The first Dune film was a momentous step in Timothee Chalamet’s career—leading his first big-budget blockbuster—but by plot design, it was a film that played him off a bunch of OGs, each imparting different kinds of wisdom to his ascendant hero Paul Atreides. Dune: Part Two is a different story, with Zendaya now fully front and center, Florence Pugh in the mix, and most crucially, Austin Butler—a vibe shift Timmy clocked early on.

“It started on Zoom, when we did a cast reading,” Chalamet told GQ’s Dan Riley last year.

Was Butler still talking like Elvis? I asked him. “No, here’s the thing, he was already talking like Stellan Skarsgård.” That is, on day one of the first read-through, Butler had already dialed his way all the way into the character, the heir to Skarsgård’s Baron Harkonnen. “And you could see everyone was, like…”—he laughed a little nervously—“I can’t overstate how inspiring it was to me personally.”

Make no mistake—Dune: Part Two is no less Chalamet’s movie, with a performance that finds him putting levels of Bene Gesserit-approved bass in his voice that I heretofore didn’t know he was capable of. But Austin Butler? He’s having so much fun that with say, 15 minutes more screen time, he could’ve reasonably stolen the show.

He certainly washes Stellan Skarsgard and Dave Bautista—no small feat especially given that the whole first film practically coasts on the dread their imposing figures inspire. Butler plays Feyd-Rautha, the younger brother to Bautista’s Glossu Rabban and youngest nephew to Skarsgard’s Baron Vladimir.

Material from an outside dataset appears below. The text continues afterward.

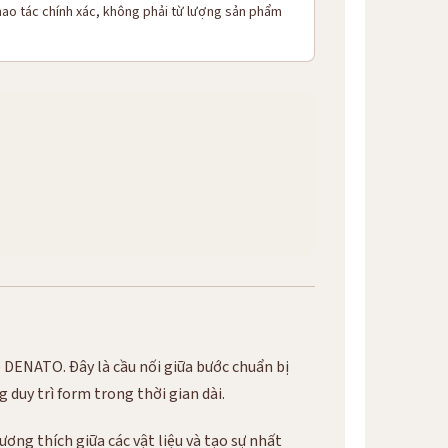
ao tác chính xác, không phải từ lượng sản phẩm
DENATO. Đây là cầu nối giữa bước chuẩn bị
duy trì form trong thời gian dài.
ng thích giữa các vật liệu và tạo sự nhất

The whole Harkonnen family strikes fear in the rest of the empire, but from his first scene Butler immediately rises to the challenge of being this film’s primary antagonist, a more directly-matched opponent to Paul.

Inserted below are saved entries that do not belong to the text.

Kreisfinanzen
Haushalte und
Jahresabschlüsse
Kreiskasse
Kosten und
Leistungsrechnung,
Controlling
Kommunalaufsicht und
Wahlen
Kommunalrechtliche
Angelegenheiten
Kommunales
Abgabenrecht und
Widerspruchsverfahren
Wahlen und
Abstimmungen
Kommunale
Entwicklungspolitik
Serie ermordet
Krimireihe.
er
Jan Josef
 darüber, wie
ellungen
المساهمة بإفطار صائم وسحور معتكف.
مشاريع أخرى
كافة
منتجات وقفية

We meet Feyd-Rautha in the film’s much-hyped black and white sequence, where he takes part in a gladiator match for recreation—then vehemently insists that the stakes be truly life-or-death. The implication is clear: this is a guy who’s evil for the love of the game, who’s practically horny at the thought of bloodsport. And with his raspy voice and gnarled black teeth, Butler makes his glee feel palpable. When Feyd is promoted to whip Arrakis into shape, Rabban is reduced to a blubbering mess, and the Baron looks at him the way Prop Joe used to look at Marlo when he tried to take him under his wing: This little motherfucker’s good for business, but he might try and kill me.